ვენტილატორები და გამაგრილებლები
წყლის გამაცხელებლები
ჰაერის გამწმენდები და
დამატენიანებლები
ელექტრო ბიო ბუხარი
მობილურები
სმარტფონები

— INSTRUCTIONS TO FOLLOW —
Give back all the material, with each line exactly as it stands.

— FINAL ANSWER —
ვენტილატორები და გამაგრილებლები
წყლის გამაცხელებლები
ჰაერის გამწმენდები და
დამატენიანებლები
ელექტრო ბიო ბუხარი
მობილურები
სმარტფონები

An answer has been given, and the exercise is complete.